First published: 2018/09/25 (6 years ago) Abstract: In adversarial attacks to machine-learning classifiers, small perturbations
are added to input that is correctly classified. The perturbations yield
adversarial examples, which are virtually indistinguishable from the
unperturbed input, and yet are misclassified. In standard neural networks used
for deep learning, attackers can craft adversarial examples from most input to
cause a misclassification of their choice.

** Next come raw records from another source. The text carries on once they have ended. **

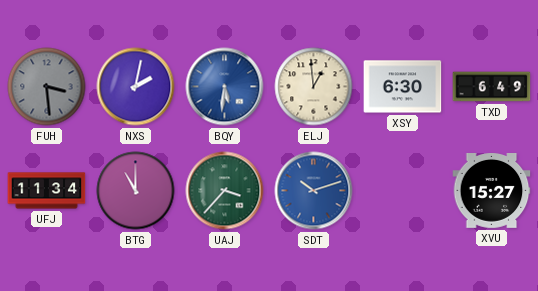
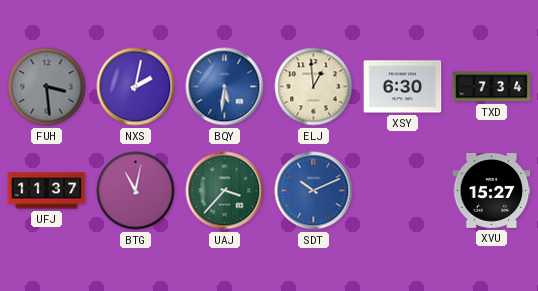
TXD: 6:49 -> 7:34
UFJ: 11:34 -> 11:37
BTG: 11:00 -> 11:02
SDT: 10:12 -> 10:11
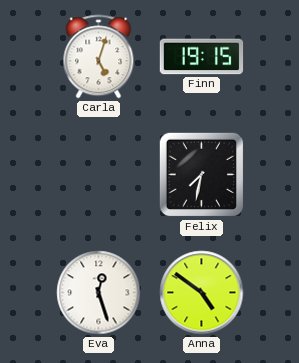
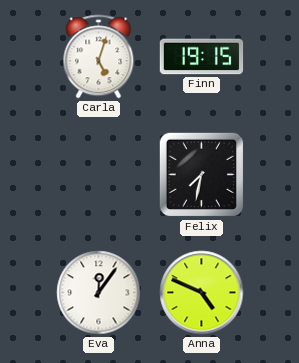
Eva: 12:27 -> 12:06
Anna: 4:51 -> 4:49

We introduce a new type of network units, called RBFI units, whose non-linear
structure makes them inherently resistant to adversarial attacks. On
permutation-invariant MNIST, in absence of adversarial attacks, networks using
RBFI units match the performance of networks using sigmoid units, and are
slightly below the accuracy of networks with ReLU units. When subjected to
adversarial attacks, networks with RBFI units retain accuracies above 90% for
attacks that degrade the accuracy of networks with ReLU or sigmoid units to
below 2%. RBFI networks trained with regular input are superior in their
resistance to adversarial attacks even to ReLU and sigmoid networks trained
with the help of adversarial examples.
The non-linear structure of RBFI units makes them difficult to train using
standard gradient descent. We show that networks of RBFI units can be
efficiently trained to high accuracies using pseudogradients, computed using
functions especially crafted to facilitate learning instead of their true
derivatives. We show that the use of pseudogradients makes training deep RBFI
networks practical, and we compare several structural alternatives of RBFI
networks for their accuracy.